Most books die (stop selling) within six months of publication. Hand-selling even ten copies a month keeps the book out there, keeps people reading, keeps people talking.

So if I'm going to hand-sell a book, where do I start. Do I start with my favorite novels or short-story collections? Do I sell something well-known like Hemingway's collected Nick Adams stories? Or do I consider what might be the hardest type of book to sell to the general public? Something obscure and extremely literary.

I'll tell you what I hand-sold this last year, to many different types of people: Dismantling the Hills, by Michael McGriff.

A lot of readers will say, "Huh?" Michael who? But that just means they haven't read him yet. McGriff is by no means unknown. He won a Michener Fellowship. A Stegner Fellowship. A Ruth Lilly. His first book won the Agnes Lynch Starrett Poetry Prize, and his recent release, Home Burial, was reviewed in the New York Times.
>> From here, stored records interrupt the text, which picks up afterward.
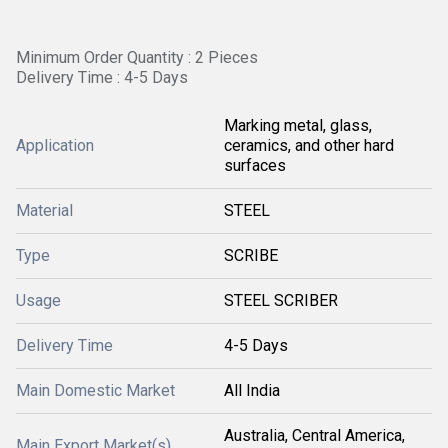
Minimum Order Quantity : 2 Pieces
Delivery Time : 4-5 Days
Marking metal, glass,
Application
ceramics, and other hard
surfaces
Material
STEEL
Type
SCRIBE
Usage
STEEL SCRIBER
Delivery Time
4-5 Days
Main Domestic Market
All India
Australia, Central America,
Main Export Market(s)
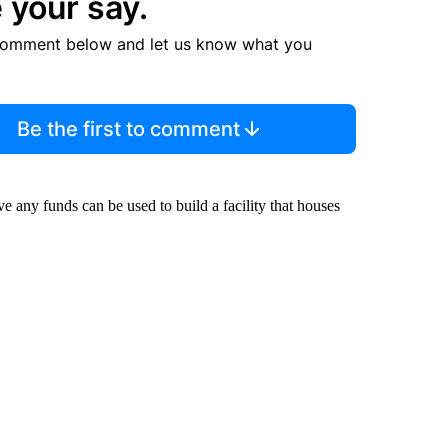
 your say.
comment below and let us know what you
Be the first to comment
ve any funds can be used to build a facility that houses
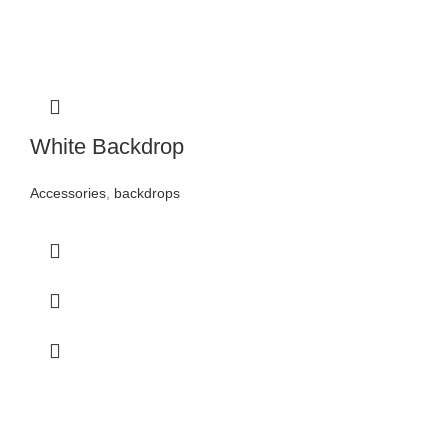
White Backdrop
Accessories
,
backdrops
In his NYT review, Jeff Gordinier writes about McGriff's characters: "In the hands of a less capable poet, their fates would feel almost too grim to bear, but McGriff chronicles their dissolution -- and the dissolution of the landscape they come from -- with language that manages to be simultaneously spare, cinematic and tactile."

Spare, cinematic and tactile. That's sounds good, right? I want to read those poems, want to hear those stories.

I would add that McGriff is imagistically brutal while maintaining a rare love for all things.
His "Brief Elegy on the Tip of a Match" and then the longer "The Last Temptation of Christ" are brilliant, forcing the reader to consider new possibilities, a shifting of perspective. One of my favorite poems, "Iron," has the specific:

where we held our little breaths and each other,
passing the spell of invisibility between us.
Five years later, you brought your father's
hunting knife to school and stabbed Danielle Carson
in the hip and I never saw you again

And the allusive in the same poem:

of a woman who asked for nothing. Tomorrow night
she'll lead armies, in a few more she'll burn at the stake
and silver birds will rise from her mouth. This is the book
of the universe, where iron is the last element
of a star's collapse and the moon retreats each moment
into oblivion. My blood fills with so much iron I'm pulled

This narrative, two pages long, opens the book, and when I put it in the hands of the person next to me, it sells. I say, "Read the first two pages, and see what you think."